The biological approach explains behaviour by looking at the brain, genes, hormones, and other physical processes. $fMRI$ and $PET$ fit strongly into this approach because they provide evidence that mental processes have biological foundations.

For example, if a researcher wants to study depression, an $fMRI$ scan might be used to compare activity in brain regions linked to emotion regulation between depressed and non-depressed participants. If a researcher wants to study how a drug changes dopamine function, a $PET$ scan may be more appropriate because it can reveal changes in neurotransmitter systems.

These methods also support the idea that behaviour is related to brain function rather than being only a product of conscious choice. For instance, memory problems, attention difficulties, and fear responses can all be studied by observing patterns of brain activation. This helps psychologists develop explanations that are based on evidence instead of guesswork.

In IB Psychology HL, it is important to apply these tools carefully. A good explanation should avoid saying that a scan proves a behaviour is caused by one brain area alone. Instead, students should explain that scans provide evidence of association between activity in the brain and performance on a task. This is more accurate and shows strong psychological reasoning.

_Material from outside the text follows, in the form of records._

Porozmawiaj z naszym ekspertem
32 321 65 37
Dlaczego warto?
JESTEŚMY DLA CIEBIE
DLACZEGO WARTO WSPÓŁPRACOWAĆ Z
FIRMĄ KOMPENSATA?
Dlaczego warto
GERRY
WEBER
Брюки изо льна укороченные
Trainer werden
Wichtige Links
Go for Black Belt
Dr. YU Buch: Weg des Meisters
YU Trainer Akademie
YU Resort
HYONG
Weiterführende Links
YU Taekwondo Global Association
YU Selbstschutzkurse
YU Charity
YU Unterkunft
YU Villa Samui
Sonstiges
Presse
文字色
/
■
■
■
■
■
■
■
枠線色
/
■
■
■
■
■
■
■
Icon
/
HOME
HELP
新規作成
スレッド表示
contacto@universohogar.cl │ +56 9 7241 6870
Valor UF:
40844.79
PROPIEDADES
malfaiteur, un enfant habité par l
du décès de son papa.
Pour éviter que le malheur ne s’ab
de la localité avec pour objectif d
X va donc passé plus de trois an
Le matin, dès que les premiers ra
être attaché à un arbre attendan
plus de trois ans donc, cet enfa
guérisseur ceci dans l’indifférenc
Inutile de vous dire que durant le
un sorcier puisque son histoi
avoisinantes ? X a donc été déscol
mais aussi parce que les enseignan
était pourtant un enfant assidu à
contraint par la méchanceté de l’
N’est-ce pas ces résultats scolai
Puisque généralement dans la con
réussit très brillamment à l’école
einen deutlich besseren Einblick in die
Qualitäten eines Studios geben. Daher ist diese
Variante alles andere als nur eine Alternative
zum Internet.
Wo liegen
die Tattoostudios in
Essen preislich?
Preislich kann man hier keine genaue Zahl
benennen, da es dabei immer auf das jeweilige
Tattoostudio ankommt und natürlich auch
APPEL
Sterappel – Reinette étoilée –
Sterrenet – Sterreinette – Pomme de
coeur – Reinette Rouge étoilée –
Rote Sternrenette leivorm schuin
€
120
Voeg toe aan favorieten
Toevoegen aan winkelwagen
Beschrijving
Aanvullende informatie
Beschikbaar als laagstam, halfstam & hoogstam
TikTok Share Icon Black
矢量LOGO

Using Evidence and Research Examples

Although specific studies may vary, many research projects have used $fMRI$ and $PET$ to explore how the brain supports behaviour. For example, $fMRI$ has been used in studies of memory tasks to identify activation in the hippocampus, a region strongly linked to forming new memories. It has also been used in emotion research to investigate the amygdala when participants view threatening or emotional stimuli.

$PET$ has been used in addiction research to study dopamine activity in reward pathways. This is important because reward-related brain systems can influence craving, reinforcement, and compulsive behaviour. Researchers also use $PET$ in clinical settings to help understand neurological disorders and how the brain changes over time.

When using evidence in an exam answer, students should explain the method, the type of data it gives, and what it tells us about behaviour. A strong response might say that $fMRI$ provides detailed spatial information about active brain regions during a task, while $PET$ can reveal metabolic or neurotransmitter activity that may be related to abnormal or typical behaviour.

Conclusion

$fMRI$ and $PET$ scans are powerful tools in the biological approach to understanding behaviour. $fMRI$ uses changes in blood oxygenation to show which brain areas are active, while $PET$ uses radioactive tracers to measure metabolic or chemical activity in the brain. Both are indirect measures, both help psychologists connect brain function to behaviour, and both have strengths and limitations.

For IB Psychology HL, the most important idea is not just memorizing the names of the scans, but understanding what each one measures, why it is useful, and how it supports biological explanations of behaviour. When students can compare the two methods and apply them to examples, it becomes much easier to answer HL questions with precision and confidence. 🌟

Study Notes

$fMRI$ stands for functional magnetic resonance imaging.
$PET$ stands for positron emission tomography.
$fMRI$ measures changes in blood oxygenation, known as the $BOLD$ signal.
$PET$ measures uptake of a radioactive tracer, often linked to glucose metabolism or neurotransmitter activity.
Both methods are indirect measures of brain activity.
$fMRI$ has good spatial resolution and is non-invasive.
$PET$ can show metabolic and chemical processes in the brain but is invasive and uses radiation.
Both are useful in biological psychology because they connect brain function to behaviour.
Good exam answers should explain what each scan measures, one strength, one limitation, and an example of how it is used.
A careful conclusion should say that scans show associations between brain activity and behaviour, not simple one-area causes.